Und eben welche, bei denen man erst später merkt, dass sie an diesem Herzfehler leiden. Die blauen Verfärbungen liegen an der Vermischung des sauerstoffarmen und sauerstoffreichen Blutes. Sie zeigen sich besonders bei körperlicher Anstrengung. Durch den Herzfehler hat sich bei Anna zusätzlich Lungenhochdruck entwickelt. Es verschließen und verhärten sich langsam die Blutgefäße des Lungensystems, wodurch der Druck ansteigt.
Ein normaler Teenager
Für das Mädchen standen in den Jahren nach der Diagnose zahlreiche Arztbesuche und Klinikaufenthalte auf der Tagesordnung. „Damals war die Diagnose für meine Eltern sehr schlimm. Zuerst wurde ihnen gesagt, dass ich nicht lange leben werde, das war natürlich eine Katastrophe für meine Familie.“ Doch die Behandlungen im Kinderherzzentrum des AKH in Wien schlagen gut an, ihr Zustand pendelt sich im Teenager-Alter wieder ein. Abstriche musste Anna dennoch einige machen. „Früher war ich oft Hip-Hop-Tanzen und habe selbst voltigiert. Seit zwei Jahren kann ich das gar nicht mehr machen, ich bekomme zu wenig Luft.“ Die Verschlechterung sei über die Jahre hinweg nie rasant, sondern schleichend gekommen. Sport ist nun weitgehend Tabu.

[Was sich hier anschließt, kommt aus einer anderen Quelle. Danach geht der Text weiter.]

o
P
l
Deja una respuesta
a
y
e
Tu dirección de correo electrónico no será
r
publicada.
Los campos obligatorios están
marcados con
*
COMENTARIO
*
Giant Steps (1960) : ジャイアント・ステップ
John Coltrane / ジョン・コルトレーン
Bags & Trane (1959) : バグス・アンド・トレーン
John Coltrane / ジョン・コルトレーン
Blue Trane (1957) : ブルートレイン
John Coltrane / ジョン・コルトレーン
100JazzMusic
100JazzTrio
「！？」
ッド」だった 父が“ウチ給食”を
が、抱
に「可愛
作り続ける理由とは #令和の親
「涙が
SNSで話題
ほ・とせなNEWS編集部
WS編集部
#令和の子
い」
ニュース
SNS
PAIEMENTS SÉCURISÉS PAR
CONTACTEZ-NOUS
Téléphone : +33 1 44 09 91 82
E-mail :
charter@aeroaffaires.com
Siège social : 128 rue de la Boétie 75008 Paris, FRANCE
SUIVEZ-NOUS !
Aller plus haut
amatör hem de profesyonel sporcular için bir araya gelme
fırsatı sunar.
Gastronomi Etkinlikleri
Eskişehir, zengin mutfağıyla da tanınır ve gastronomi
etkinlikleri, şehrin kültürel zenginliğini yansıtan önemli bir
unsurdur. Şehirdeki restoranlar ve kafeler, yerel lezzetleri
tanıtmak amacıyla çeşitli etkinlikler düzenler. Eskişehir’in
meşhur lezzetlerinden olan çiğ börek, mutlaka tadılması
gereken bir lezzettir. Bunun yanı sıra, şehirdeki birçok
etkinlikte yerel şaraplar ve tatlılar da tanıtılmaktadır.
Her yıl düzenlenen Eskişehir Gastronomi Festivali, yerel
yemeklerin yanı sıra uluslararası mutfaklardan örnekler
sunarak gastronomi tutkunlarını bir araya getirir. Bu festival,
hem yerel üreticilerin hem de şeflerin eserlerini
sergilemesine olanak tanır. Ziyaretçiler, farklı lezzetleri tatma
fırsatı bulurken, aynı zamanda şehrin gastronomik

Anna erinnert sich, dass sie die vielen Untersuchungen als kleines Kind viel schlimmer wahrgenommen hat als heute. „Ich war in der Volksschule oft traurig, etwa als ich die Buchstabentage verpasst habe, weil ich im Krankenhaus war.“ Aber je älter sie wurde, desto besser ist sie damit umgegangen. „Im Sommer sieht man mir die Krankheit gar nicht an, da schaue ich ganz gesund aus“, sagt sie mit weicher Stimme und leuchtenden Augen. „Mir geht es heute prinzipiell sehr gut und ich sehe mich selbst auch nicht als krank an. Ich treffe mich oft mit Freunden und mache das, was andere Teenager auch machen. Da ich selbst nicht mehr voltigieren darf, trainiere ich nun meine Schwester. Das war anfangs sehr hart für mich, aber nun ist es okay!“
"Es kann sein, dass ich eine neue Lunge brauche"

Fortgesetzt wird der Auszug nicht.